The trapping and handling protocol was approved by the Committee for the Ethical Care and Use of Animals in Experiments of Ben-Gurion University of the Negev (permission no. IL-14-03-2011) and by the Nature and National Parks Protection Authority (permission no. 2011/38146).

Characterization of bacterial communities

Fleas were first surface sterilized by washing them thoroughly three times in 70% ethanol (Hawlena et al., 2013). Although this simple method could not completely prevent surface contamination, it allowed us to remove most contaminants without damaging the quality of the DNA (H Hawlena et al., unpublished data). Indeed, of the 40 phylotypes that we have detected, only two phylotypes—Azovibrio sp. and Saccharothrix sp.—are possible contaminants; the rest of the phylotypes that we found in fleas represent genera that are known as mutualists of arthropods or that are present in the digestive system of arthropods. As each of these candidate contaminants was found in only a single sample, we believe that their presence should have a negligible influence on our findings.
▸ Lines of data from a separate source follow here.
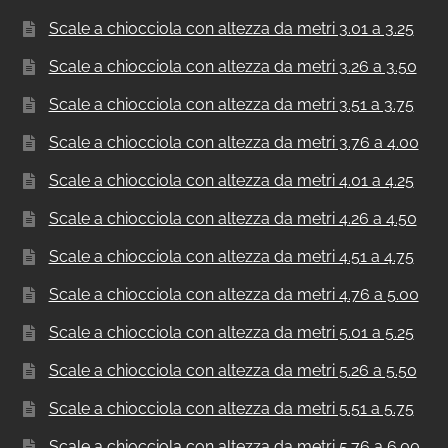
Scale a chiocciola con altezza da metri 3.01 a 3.25
Scale a chiocciola con altezza da metri 3.26 a 3.50
Scale a chiocciola con altezza da metri 3.51 a 3.75
Scale a chiocciola con altezza da metri 3.76 a 4.00
Scale a chiocciola con altezza da metri 4.01 a 4.25
Scale a chiocciola con altezza da metri 4.26 a 4.50
Scale a chiocciola con altezza da metri 4.51 a 4.75
Scale a chiocciola con altezza da metri 4.76 a 5.00
Scale a chiocciola con altezza da metri 5.01 a 5.25
Scale a chiocciola con altezza da metri 5.26 a 5.50
Scale a chiocciola con altezza da metri 5.51 a 5.75
Scale a chiocciola con altezza da metri 5.76 a 6.00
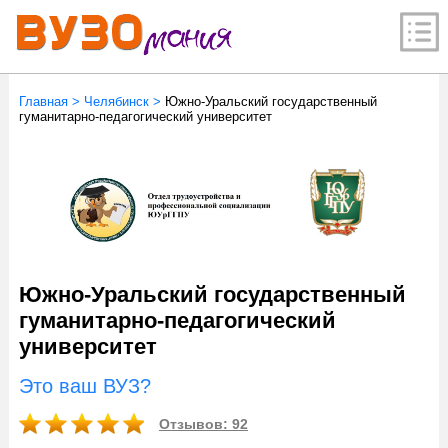
Главная
>
Челябинск
>
Южно-Уральский государственный
гуманитарно-педагогический университет
Южно-Уральский государственный
гуманитарно-педагогический
университет
Это ваш ВУЗ?
Отзывов: 92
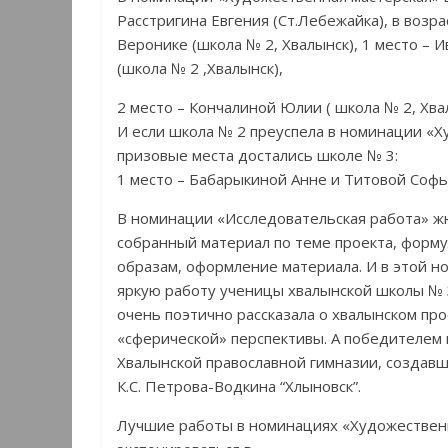
Расстригина Евгения (Ст.Лебежайка), в возр
Веронике (школа № 2, Хвалынск), 1 место – 
(школа № 2 ,Хвалынск),
2 место – Кончалиной Юлии ( школа № 2, Хва
И если школа № 2 преуспела в номинации «Х
призовые места достались школе № 3:
1 место – Бабарыкиной Анне и Титовой Софь
В номинации «Исследовательская работа» ж
собранный материал по теме проекта, форм
образам, оформление материала. И в этой 
яркую работу ученицы хвалынской школы № 3
очень поэтично рассказала о хвалынском пр
«сферической» перспективы. А победителем в
Хвалынской православной гимназии, создавш
К.С. Петрова-Водкина “Хлыновск”.
Лучшие работы в номинациях «Художественн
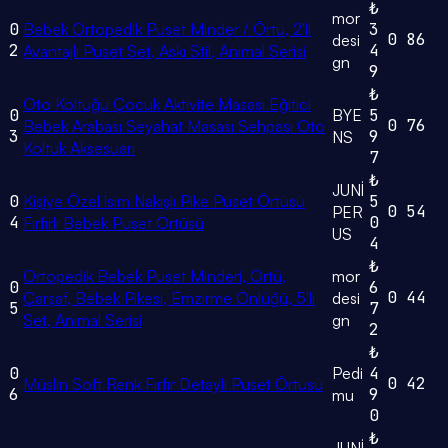
₺
mor
0
Bebek Ortopedik Puset Minder / Örtü, 2'li
3
0
86
desi
2
4
Avantajlı Puset Set, Askı Stil, Animal Serisi
gn
9
₺
Oto Koltuğu Çocuk Aktivite Masası Eğitici
0
BYE
5
0
76
Bebek Arabası Seyahat Masası Sehpası Oto
3
9
NS
Koltuk Aksesuarı
7
₺
JUNİ
0
Kişiye Özel İsim Nakışlı Pike Puset Örtüsü
5
0
54
PER
4
0
Fırfırlı Bebek Puset Örtüsü
US
4
₺
Ortopedik Bebek Puset Minderi, Örtü,
mor
0
6
0
44
Çarşaf, Bebek Pikesi, Emzirme Önlüğü, 5'li
desi
5
7
Set, Animal Serisi
gn
2
₺
0
Pedi
4
0
42
Müslin Soft Renk Fırfır Detaylı Puset Örtüsü
6
9
mu
0
₺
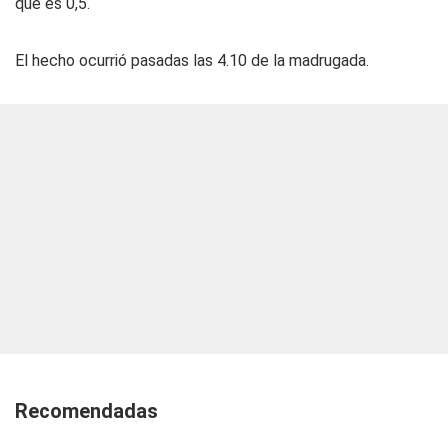
que es 0,5.
El hecho ocurrió pasadas las 4.10 de la madrugada.
Recomendadas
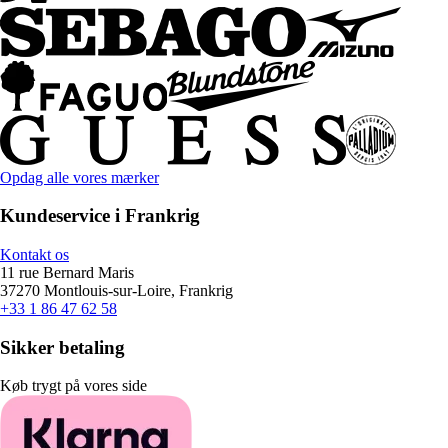
Opdag alle vores mærker
Kundeservice i Frankrig
Kontakt os
11 rue Bernard Maris
37270 Montlouis-sur-Loire, Frankrig
+33 1 86 47 62 58
Sikker betaling
Køb trygt på vores side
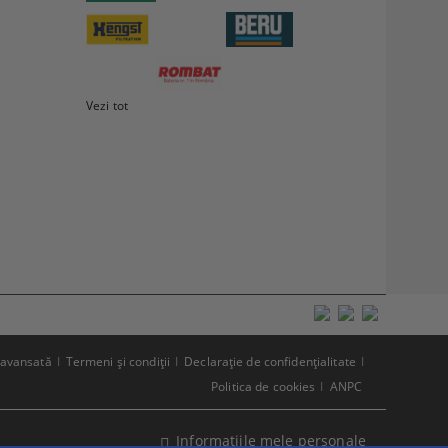
Vezi tot
 avansată
Termeni şi condiţii
Declaraţie de confidenţialitate
Politica de cookies
ANPC
Informatiile mele personale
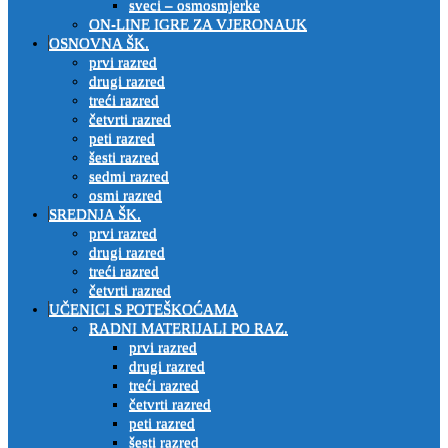
sveci – osmosmjerke
ON-LINE IGRE ZA VJERONAUK
OSNOVNA ŠK.
prvi razred
drugi razred
treći razred
četvrti razred
peti razred
šesti razred
sedmi razred
osmi razred
SREDNJA ŠK.
prvi razred
drugi razred
treći razred
četvrti razred
UČENICI S POTEŠKOĆAMA
RADNI MATERIJALI PO RAZ.
prvi razred
drugi razred
treći razred
četvrti razred
peti razred
šesti razred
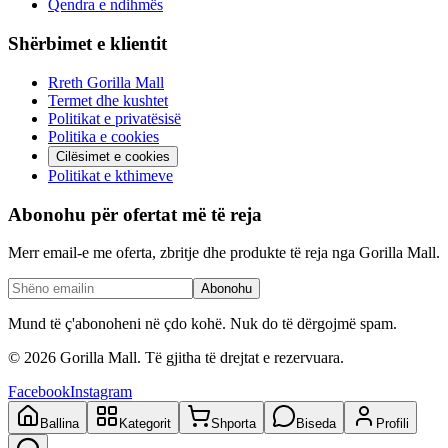
Qendra e ndihmës
Shërbimet e klientit
Rreth Gorilla Mall
Termet dhe kushtet
Politikat e privatësisë
Politika e cookies
Cilësimet e cookies
Politikat e kthimeve
Abonohu për ofertat më të reja
Merr email-e me oferta, zbritje dhe produkte të reja nga Gorilla Mall.
Abonohu
Mund të ç'abonoheni në çdo kohë. Nuk do të dërgojmë spam.
©
2026
Gorilla Mall. Të gjitha të drejtat e rezervuara.
Facebook
Instagram
Ballina
Kategorit
Shporta
Biseda
Profili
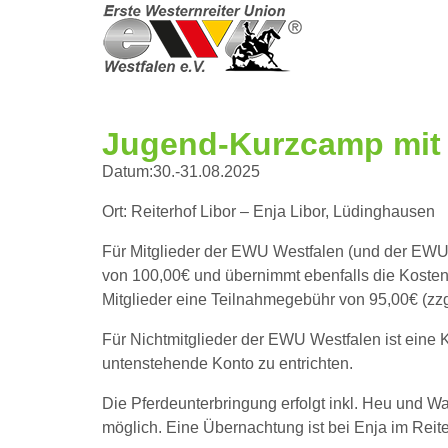
Jugend-Kurzcamp mit 
Datum:​30.-31.08.2025
Ort: Reiterhof Libor – Enja Libor, Lüdinghausen
Für Mitglieder der EWU Westfalen
(
und der EWU
von 100,00€ und übernimmt ebenfalls die Kosten
Mitglieder eine Teilnahmegebühr von 95,00€ (zz
Für Nichtmitglieder der EWU Westfalen ist eine
untenstehende Konto zu entrichten.
Die Pferdeunterbringung erfolgt inkl. Heu und W
möglich.
Eine Übernachtung ist bei Enja im Reit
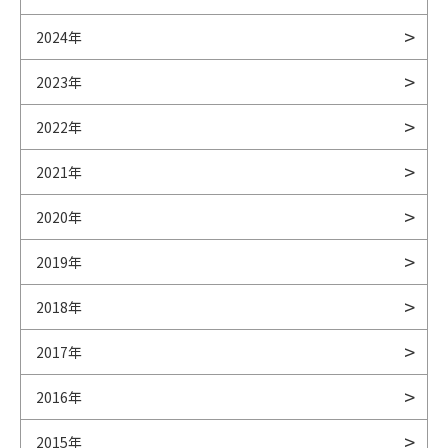
2024年
2023年
2022年
2021年
2020年
2019年
2018年
2017年
2016年
2015年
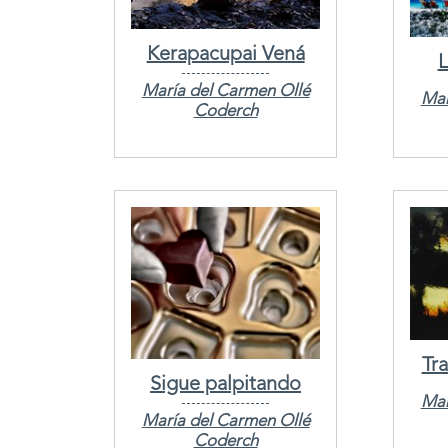
Kerapacupai Vená
L
María del Carmen Ollé
Mar
Coderch
Tra
Sigue palpitando
Mar
María del Carmen Ollé
Coderch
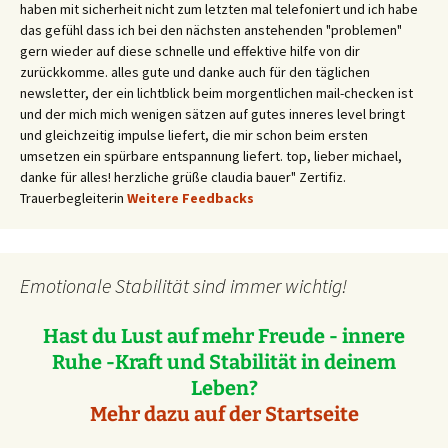
haben mit sicherheit nicht zum letzten mal telefoniert und ich habe
das gefühl dass ich bei den nächsten anstehenden "problemen"
gern wieder auf diese schnelle und effektive hilfe von dir
zurückkomme. alles gute und danke auch für den täglichen
newsletter, der ein lichtblick beim morgentlichen mail-checken ist
und der mich mich wenigen sätzen auf gutes inneres level bringt
und gleichzeitig impulse liefert, die mir schon beim ersten
umsetzen ein spürbare entspannung liefert. top, lieber michael,
danke für alles! herzliche grüße claudia bauer" Zertifiz.
Trauerbegleiterin
Weitere Feedbacks
Emotionale Stabilität sind immer wichtig!
Hast du Lust auf mehr Freude - innere
Ruhe -Kraft und Stabilität in deinem
Leben?
Mehr dazu auf der Startseite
To extract DNA from fleas, we used the DNeasy Blood and Tissue Kit (QIAGEN, Valencia, CA, USA) according to the QIAGEN ‘purification of total DNA from ticks’ supplementary protocol for the detection of Borrelia DNA (Hawlena et al., 2013). To extract DNA from rodent blood samples, we used a Bacteremia DNA isolation kit (MoBio Laboratories, Carlsbad, CA, USA). We added 50 μl blood to the Microbead tube and followed the manufacturer’s instructions. We added a negative control to each extraction session by adding all reagents to phosphate-buffered saline instead of fleas or blood. We subjected the DNA extracts and nine negative controls to V1–V3 region 16S rRNA PCR, following Hawlena et al. (2013), and performed 454 pyrosequencing on a Roche/454 GS-FLX Titanium system (Branford, CT, USA).

We processed the pyrosequencing reads with Mothur (version 1.22.0), as described in Schloss et al. (2011). Briefly, we assigned bacterial sequences to specific flea or blood samples only if they perfectly matched the primer barcode sequence. We trimmed the primer and barcode sequences from the remaining sequences, trimmed sequences <200 bp. We performed an additional denoise step to remove low-quality sequences, followed by chimera detection and elimination.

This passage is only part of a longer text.